DATA EXTRACT.
BEGIN
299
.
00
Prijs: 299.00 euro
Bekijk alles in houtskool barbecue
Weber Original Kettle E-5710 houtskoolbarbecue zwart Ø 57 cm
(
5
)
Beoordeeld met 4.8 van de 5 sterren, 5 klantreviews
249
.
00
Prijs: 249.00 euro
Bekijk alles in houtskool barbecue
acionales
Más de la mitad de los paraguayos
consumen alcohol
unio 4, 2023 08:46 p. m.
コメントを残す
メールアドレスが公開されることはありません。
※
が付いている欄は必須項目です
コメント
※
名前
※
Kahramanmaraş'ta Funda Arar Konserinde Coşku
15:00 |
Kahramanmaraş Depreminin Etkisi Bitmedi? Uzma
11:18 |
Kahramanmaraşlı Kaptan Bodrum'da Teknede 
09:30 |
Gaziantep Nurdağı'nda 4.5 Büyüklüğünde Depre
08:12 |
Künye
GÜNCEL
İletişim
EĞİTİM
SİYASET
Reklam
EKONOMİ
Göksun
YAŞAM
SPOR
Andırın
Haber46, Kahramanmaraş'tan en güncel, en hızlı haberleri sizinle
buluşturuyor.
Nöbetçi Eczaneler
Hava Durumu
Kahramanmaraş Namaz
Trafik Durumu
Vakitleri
END
BEGIN
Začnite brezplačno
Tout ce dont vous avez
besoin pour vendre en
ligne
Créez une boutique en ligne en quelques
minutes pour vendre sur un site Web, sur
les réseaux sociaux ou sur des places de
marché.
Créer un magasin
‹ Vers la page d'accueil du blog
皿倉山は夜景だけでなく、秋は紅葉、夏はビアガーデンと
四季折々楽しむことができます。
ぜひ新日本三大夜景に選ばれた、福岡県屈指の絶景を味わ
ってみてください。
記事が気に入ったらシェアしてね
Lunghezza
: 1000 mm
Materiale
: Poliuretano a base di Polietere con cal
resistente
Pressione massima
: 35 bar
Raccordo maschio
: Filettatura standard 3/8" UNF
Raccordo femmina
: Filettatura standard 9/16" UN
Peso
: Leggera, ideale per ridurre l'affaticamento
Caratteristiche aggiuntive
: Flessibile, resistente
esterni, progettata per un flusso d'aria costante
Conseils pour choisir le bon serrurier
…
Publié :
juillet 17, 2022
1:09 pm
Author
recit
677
END
BEGIN
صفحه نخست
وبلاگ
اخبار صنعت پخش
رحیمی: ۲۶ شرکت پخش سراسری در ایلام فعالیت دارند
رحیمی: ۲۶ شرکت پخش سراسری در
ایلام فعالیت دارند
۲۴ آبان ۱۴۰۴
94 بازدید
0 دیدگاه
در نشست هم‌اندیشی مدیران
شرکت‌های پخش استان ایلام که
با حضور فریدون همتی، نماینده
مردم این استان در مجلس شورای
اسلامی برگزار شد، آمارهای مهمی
END
PROBLEM DESCRIPTION. Lines that contain "دارند" are the result; find them in the entries above and copy each one.

ANSWER.
رحیمی: ۲۶ شرکت پخش سراسری در ایلام فعالیت دارند
ایلام فعالیت دارند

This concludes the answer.